## [Task description]
All that should appear is the line containing "ISBN 13: 9783658302887" and the lines after it in the records below, each reproduced exactly.

## [Available records]
↓
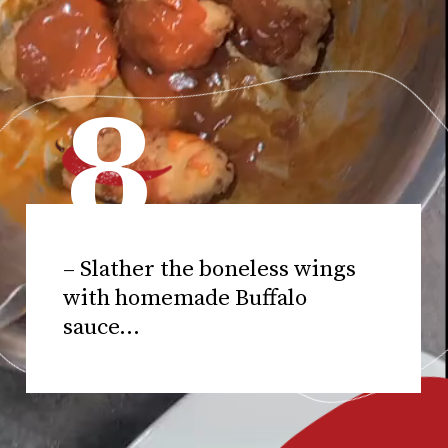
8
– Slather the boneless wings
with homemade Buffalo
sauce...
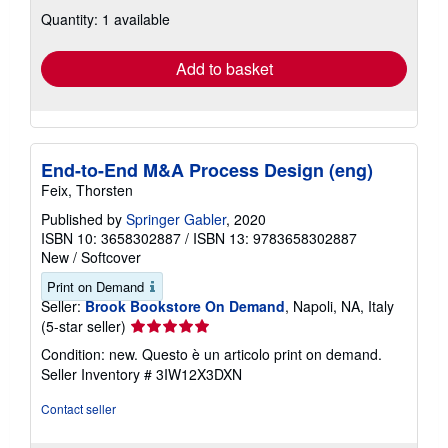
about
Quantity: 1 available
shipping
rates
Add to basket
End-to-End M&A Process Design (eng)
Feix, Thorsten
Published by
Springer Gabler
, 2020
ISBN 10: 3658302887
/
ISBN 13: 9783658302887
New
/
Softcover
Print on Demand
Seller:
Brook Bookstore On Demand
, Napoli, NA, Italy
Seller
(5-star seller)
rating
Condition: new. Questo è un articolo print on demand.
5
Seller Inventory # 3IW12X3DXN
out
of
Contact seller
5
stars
↑
## [Expected output]
ISBN 13: 9783658302887
New
/
Softcover
Print on Demand
Seller:
Brook Bookstore On Demand
, Napoli, NA, Italy
Seller
(5-star seller)
rating
Condition: new. Questo è un articolo print on demand.
5
Seller Inventory # 3IW12X3DXN
out
of
Contact seller
5
stars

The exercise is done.